Saturday, June 6, 2009

Pinging Art #2: Back in Black: It's Not About What's Black and What's White


I've done a couple of different styles of comics, from full colour to sepia-tinted greyscale. But pure black and white is not something that I've really explored or practiced, so it's only been recently that I've really paid it close attention.

I actually did fine-art for my A-Levels, but I try not to talk about it too much lest I be mistaken for a "snotty fine artist". IMHO that fine art attainment is nothing if it doesn't help me improve my comics, and fortunately, something I learnt back then does actually help, even though I didn't figure out how to apply it until recently.

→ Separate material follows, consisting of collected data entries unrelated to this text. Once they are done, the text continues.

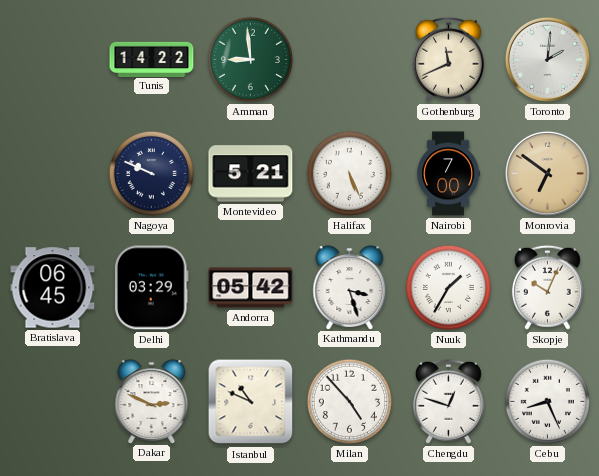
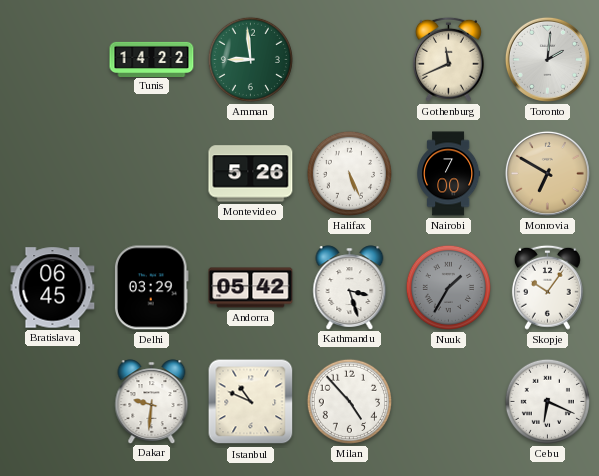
Nagoya: 9:49 -> none
Montevideo: 5:21 -> 5:26
Monrovia: 6:51 -> 6:50
Nuuk dial: white -> grey
Skopje: 10:04 -> 10:06
Dakar: 2:49 -> 9:31
Chengdu: 12:48 -> none
Cebu: 8:26 -> 6:19
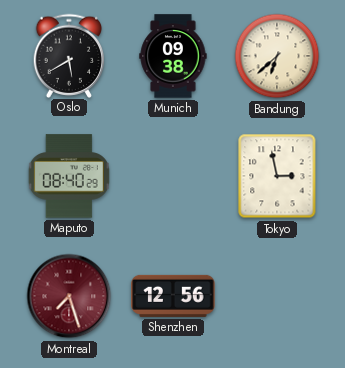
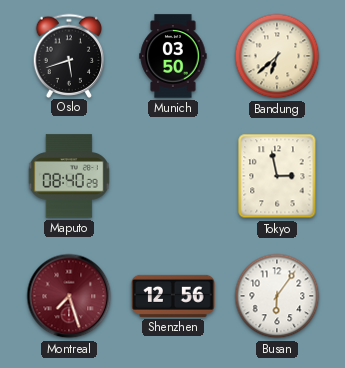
Oslo: 5:40 -> 5:42
Munich: 09:38 -> 03:50
Busan: none -> 6:06
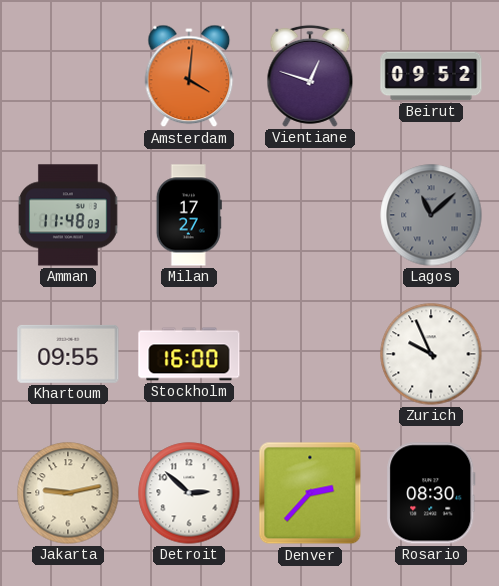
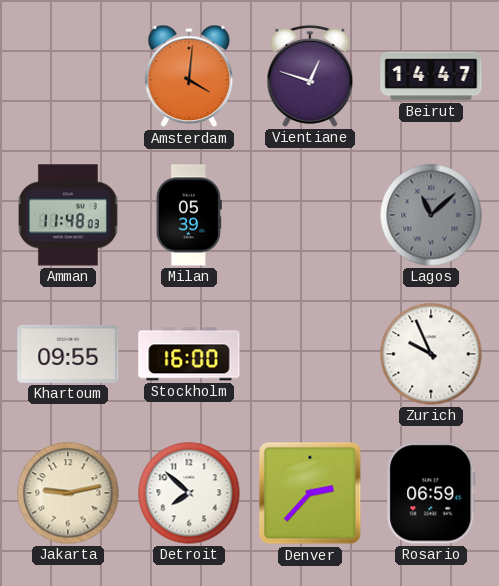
Beirut: 09:52 -> 14:47
Milan: 17:27 -> 05:39
Detroit: 2:52 -> 7:52
Rosario: 08:30 -> 06:59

Because I'm lazy, I'm just going to repeat something I said in a discussion over at Bengo's blog about what I discovered about doing art black and white. It's mainly my observation, but:

The bottomline is: doing good black and white requires the artist understand very well the concept of positive and negative space, and how to use it.

So what is this positive and negative space anyway?

The easiest way to describe it is thus:

positive space = important parts of the picture that we want to focus on.
negative space = the parts that are not parts of the important parts.


A lot of people will mistake positive space as "white" and negative space as "black" or vice versa. This is NOT the case and it took me a while to break out of this kind of thinking as well. What I really needed to know is that it changes according to context. Take this example below:



In both cases, the lines and shapes that make up the mouse are the "positive spaces". The background, whether white or black is the negative... the key point is the positive space needs to be in a contrasting colour from the negative space.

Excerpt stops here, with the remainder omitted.